Gladbeck. .
Vor genau 20 Jahren kämpften die Gladbecker um den Erhalt des Siemens-Werkes. Einer von ihnen ist Horst Burdeska. Er ist sicher, dass der Gladbecker Standort hätte gerettet werden können.
„Weißt Du noch, damals. . .?“ Diese Frage hört Horst Burdeska (69) in diesen Januar-Tagen öfter. Es liegt an Siemens... Wenn er in der Stadt unterwegs ist, trifft er stets Gladbecker, mit denen er eine gemeinsame, eine äußerst bittere Lebenserfahrung teilt: Vor genau 20 Jahren kämpften sie für den Erhalt des Gladbecker Siemens-Werkes. Ja, es war letztlich ein vergeblicher Kampf. Und ein Kampf, der tiefe Spuren in ihrem Leben hinterlassen hat.
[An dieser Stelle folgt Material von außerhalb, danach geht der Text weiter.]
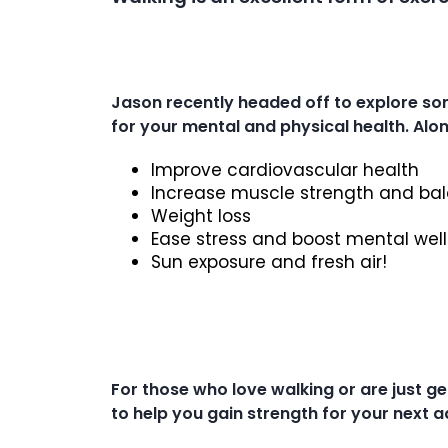
Jason recently headed off to explore so
for your mental and physical health. Alon
Improve cardiovascular health
Increase muscle strength and bal
Weight loss
Ease stress and boost mental wel
Sun exposure and fresh air!
For those who love walking or are just g
to help you gain strength for your next 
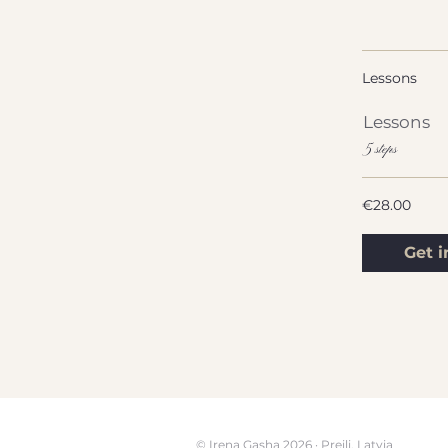
Lessons
Lessons
.
5 steps
€28.00
Get i
© Irena Gasha 2026 · Preili, Latvia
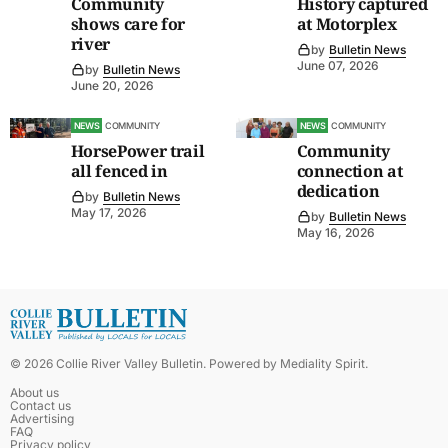
Community
History captured
shows care for
at Motorplex
river
by
Bulletin News
June 07, 2026
by
Bulletin News
June 20, 2026
NEWS
COMMUNITY
NEWS
COMMUNITY
HorsePower trail
Community
all fenced in
connection at
dedication
by
Bulletin News
May 17, 2026
by
Bulletin News
May 16, 2026
©
2026
Collie River Valley Bulletin
. Powered by
Mediality Spirit
.
About us
Contact us
Advertising
FAQ
Privacy policy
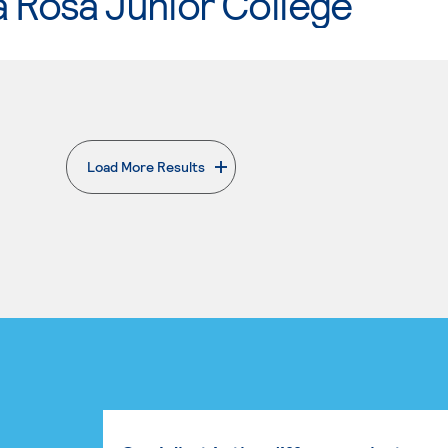
 Rosa Junior College
Load More Results
. External page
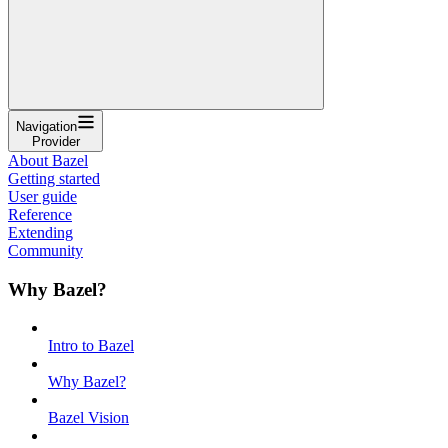
Navigation
Provider
About Bazel
Getting started
User guide
Reference
Extending
Community
Why Bazel?
Intro to Bazel
Why Bazel?
Bazel Vision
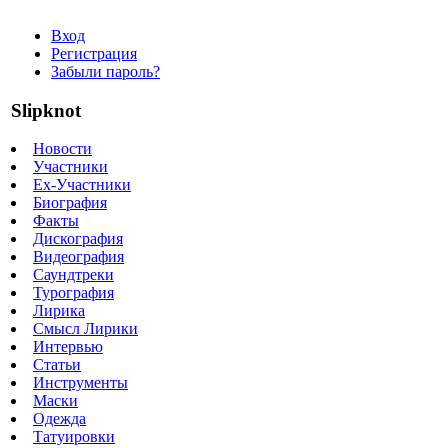
Вход
Регистрация
Забыли пароль?
Slipknot
Новости
Участники
Ex-Участники
Биография
Факты
Дискография
Видеография
Саундтреки
Турография
Лирика
Смысл Лирики
Интервью
Статьи
Инструменты
Маски
Одежда
Татуировки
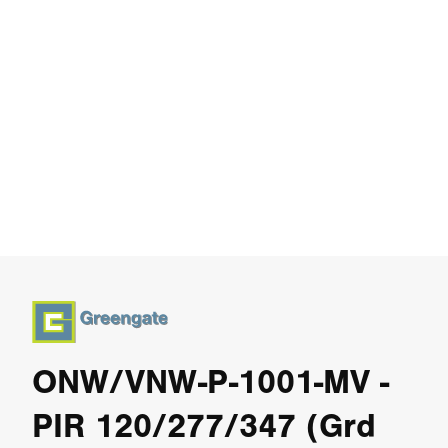
ONW/VNW-P-1001-MV -
PIR 120/277/347 (Grd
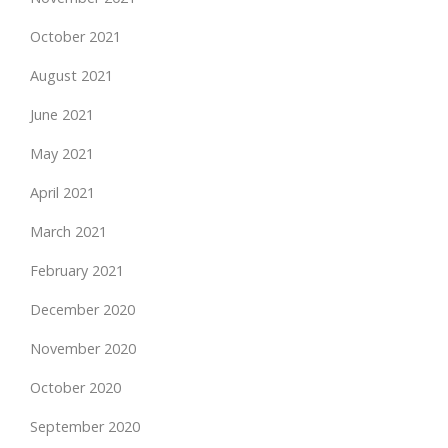
October 2021
August 2021
June 2021
May 2021
April 2021
March 2021
February 2021
December 2020
November 2020
October 2020
September 2020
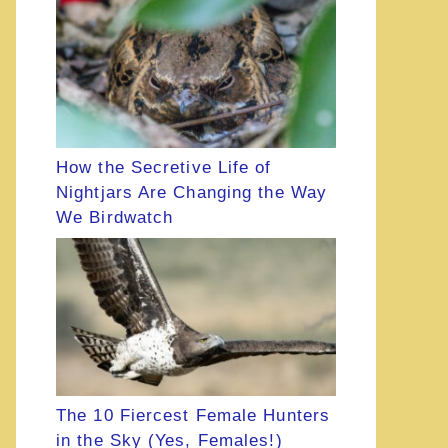
How the Secretive Life of
Nightjars Are Changing the Way
We Birdwatch
The 10 Fiercest Female Hunters
in the Sky (Yes, Females!)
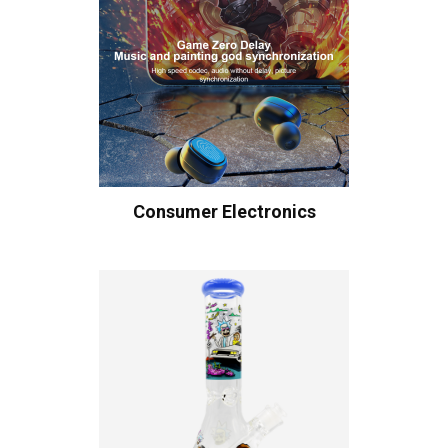
Consumer Electronics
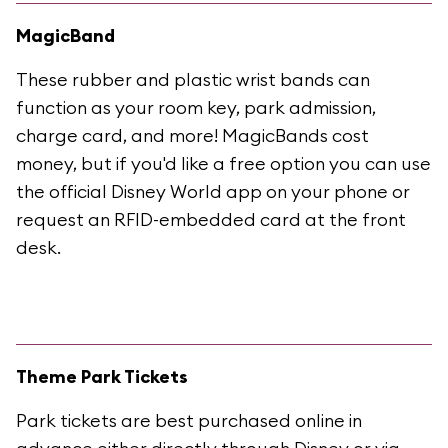
MagicBand
These rubber and plastic wrist bands can
function as your room key, park admission,
charge card, and more! MagicBands cost
money, but if you'd like a free option you can use
the official Disney World app on your phone or
request an RFID-embedded card at the front
desk.
Theme Park Tickets
Park tickets are best purchased online in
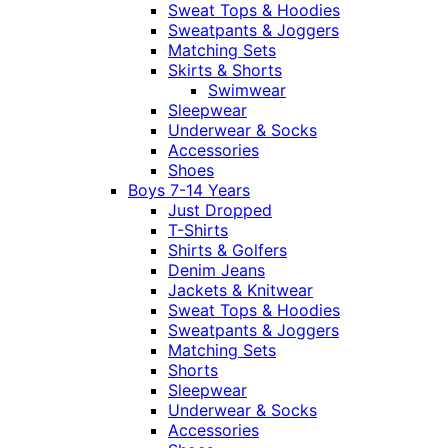
Sweat Tops & Hoodies
Sweatpants & Joggers
Matching Sets
Skirts & Shorts
Swimwear
Sleepwear
Underwear & Socks
Accessories
Shoes
Boys 7-14 Years
Just Dropped
T-Shirts
Shirts & Golfers
Denim Jeans
Jackets & Knitwear
Sweat Tops & Hoodies
Sweatpants & Joggers
Matching Sets
Shorts
Sleepwear
Underwear & Socks
Accessories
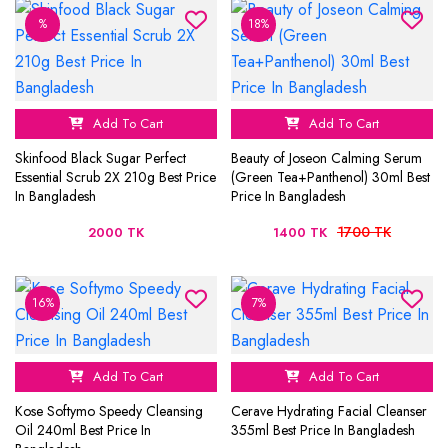
%
18%
Add To Cart
Add To Cart
Skinfood Black Sugar Perfect
Beauty of Joseon Calming Serum
Essential Scrub 2X 210g Best Price
(Green Tea+Panthenol) 30ml Best
In Bangladesh
Price In Bangladesh
1700 TK
2000 TK
1400 TK
16%
7%
Add To Cart
Add To Cart
Kose Softymo Speedy Cleansing
Cerave Hydrating Facial Cleanser
Oil 240ml Best Price In
355ml Best Price In Bangladesh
Das einstige Siemens-Areal an der Bottroper Straße in Ellinghorst - direkt gegenüber von Rockwool. Eine Fläche von 192 000 Quadratmetern. Wo heute etwa ein Büromarkt, Autowerkstatt und Fastfood-Restaurant zu finden sind, drehte sich von 1962 bis 1991 alles um Telefone, um Relaissätze und Schaltungen. 980 Menschen arbeiteten zuletzt am Gladbecker Siemens-Standort. Schon in den 80-er Jahren hatte es dort Massen-Entlassungen gegeben. Und immer wieder kochte in den folgenden Jahren die Gerüchteküche, dass in der Münchener Siemens-Zentrale der Schließungs-Beschluss fürs Gladbecker Werk griffbereit in der Schublade liege.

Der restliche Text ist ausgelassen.